Based on what you said what you want I generated this with chatgpt (was faster than writing by hand, adjust as needed):

Code: Select all

// Constants
const number_of_encounters = 10;
let pending_encounters = [];
let done_encounters = [0];
let next_encounter = 0;

// Initialize pending_encounters with 1..10 in random order
function initializePendingEncounters() {
    pending_encounters = Array.from({ length: number_of_encounters }, (_, i) => i + 1); // this creates list with sequential items

    // Shuffle using Fisher-Yates algorithm
    for (let i = pending_encounters.length - 1; i > 0; i--) {
        const j = Math.floor(Math.random() * (i + 1));
        [pending_encounters[i], pending_encounters[j]] = [pending_encounters[j], pending_encounters[i]];
    }
}

// Function to get the next encounter
function get_next_encounter() {
    if (pending_encounters.length === 0) {
        console.log("No more encounters remaining!");
        return null;
    }

    const value = pending_encounters.shift(); // Take first element
    done_encounters.push(value);
    next_encounter = value;

    return value;
}

// Example usage:
initializePendingEncounters();
console.log("Pending encounters:", pending_encounters);

console.log("Next encounter:", get_next_encounter());
console.log("Updated pending:", pending_encounters);
console.log("Done encounters:", done_encounters);
console.log("Current next_encounter:", next_encounter);

Explanation:

pending_encounters starts as an empty array and gets filled with numbers 1..number_of_encounters in random order using Fisher-Yates shuffle.

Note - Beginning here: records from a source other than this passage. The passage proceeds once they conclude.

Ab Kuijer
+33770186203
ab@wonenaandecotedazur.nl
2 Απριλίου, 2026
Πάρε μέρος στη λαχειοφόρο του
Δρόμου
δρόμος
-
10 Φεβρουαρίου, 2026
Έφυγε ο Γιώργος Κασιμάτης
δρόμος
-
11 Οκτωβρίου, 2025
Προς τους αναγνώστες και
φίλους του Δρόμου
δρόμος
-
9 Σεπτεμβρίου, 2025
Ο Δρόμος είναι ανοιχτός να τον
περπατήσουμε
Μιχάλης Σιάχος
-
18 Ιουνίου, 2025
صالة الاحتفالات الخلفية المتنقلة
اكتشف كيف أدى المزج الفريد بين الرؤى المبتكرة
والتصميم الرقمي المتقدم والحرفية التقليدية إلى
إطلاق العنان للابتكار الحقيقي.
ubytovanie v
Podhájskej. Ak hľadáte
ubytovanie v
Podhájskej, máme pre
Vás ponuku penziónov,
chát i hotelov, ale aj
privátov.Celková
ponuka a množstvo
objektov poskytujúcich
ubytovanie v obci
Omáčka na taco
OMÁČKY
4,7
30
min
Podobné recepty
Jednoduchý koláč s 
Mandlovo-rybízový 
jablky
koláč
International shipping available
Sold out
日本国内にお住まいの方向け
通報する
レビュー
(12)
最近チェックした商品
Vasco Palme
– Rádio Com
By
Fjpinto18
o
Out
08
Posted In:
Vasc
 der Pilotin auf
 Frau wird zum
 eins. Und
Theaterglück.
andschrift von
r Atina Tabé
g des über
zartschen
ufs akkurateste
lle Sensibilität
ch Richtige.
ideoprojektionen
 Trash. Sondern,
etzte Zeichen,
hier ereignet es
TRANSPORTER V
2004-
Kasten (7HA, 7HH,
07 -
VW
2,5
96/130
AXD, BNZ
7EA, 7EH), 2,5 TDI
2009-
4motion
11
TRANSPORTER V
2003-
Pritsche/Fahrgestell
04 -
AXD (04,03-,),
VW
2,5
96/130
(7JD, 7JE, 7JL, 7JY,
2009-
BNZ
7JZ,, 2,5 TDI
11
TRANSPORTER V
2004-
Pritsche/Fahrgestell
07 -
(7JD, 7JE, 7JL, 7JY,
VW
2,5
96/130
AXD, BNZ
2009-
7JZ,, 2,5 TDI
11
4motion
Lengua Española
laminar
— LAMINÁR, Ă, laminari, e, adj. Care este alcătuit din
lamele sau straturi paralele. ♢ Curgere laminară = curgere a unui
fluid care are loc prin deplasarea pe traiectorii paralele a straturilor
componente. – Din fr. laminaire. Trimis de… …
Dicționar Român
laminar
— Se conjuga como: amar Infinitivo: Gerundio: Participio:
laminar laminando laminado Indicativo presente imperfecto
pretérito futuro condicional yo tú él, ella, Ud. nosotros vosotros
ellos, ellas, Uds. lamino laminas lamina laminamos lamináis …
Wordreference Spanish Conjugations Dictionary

done_encounters starts with [0] as requested.

get_next_encounter():
Pops the first element from pending_encounters (FIFO order).
Pushes it to done_encounters.
Updates next_encounter.
Returns the value.


You could place the code from initializePendingEncounters function directly into initialization block, so you don't need the function (since you only need it to run once).

[Majikthise]

Hello,

I have no idea how to write code for that (or much of anything, really); but I do have a suggestion that may prove useful.

A tease that uses the mechanism that I think you are looking for is available here: https://milovana.com/webteases/showtease.php?id=52376

You may be able to get some ideas from the way that code is written. If you have further questions, JBK (the author) has been very responsive.

Good luck!

[MarlowePierce]

Exploring new experiences often requires both patience and curiosity, which is clear from your post. Many users here experiment to find what works best for them, almost like testing features at hitnspin, where discovery is part of the enjoyment. Sharing updates on your progress will help others learn and improve their own approaches.

[AMX4]

I'm a bit late, but I hope I can still help.
OP's algorithm is logically sound and works if you punch it into your browser's console (F12 -> Console).
The only issue that I see is that it will go into an infinite loop if all of the options are exhausted. I suggest adding a safeguard against that case, just to be sure.
The source of OP's problem seems to be rooted outside of the posted code.